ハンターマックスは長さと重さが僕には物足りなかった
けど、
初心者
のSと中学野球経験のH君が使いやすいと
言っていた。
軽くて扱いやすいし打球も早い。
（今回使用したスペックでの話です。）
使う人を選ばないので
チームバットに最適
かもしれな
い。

• • • • • • •

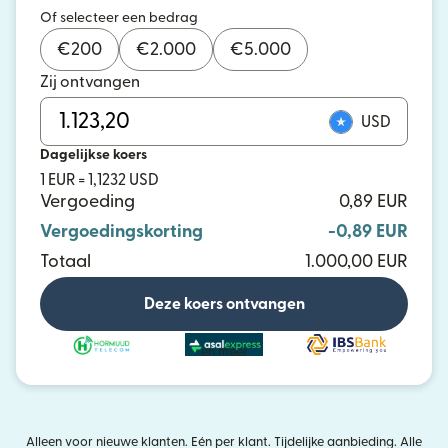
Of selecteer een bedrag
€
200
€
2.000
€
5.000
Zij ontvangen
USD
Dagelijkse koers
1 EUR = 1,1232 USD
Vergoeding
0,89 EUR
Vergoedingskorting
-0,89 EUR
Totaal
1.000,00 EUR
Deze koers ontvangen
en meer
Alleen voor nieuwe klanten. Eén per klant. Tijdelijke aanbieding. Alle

• • • • • • •

- **Task prompt**
The string "ontvangen" appears in some lines of the material. Report how many, and nothing more.

- **Answer box**
2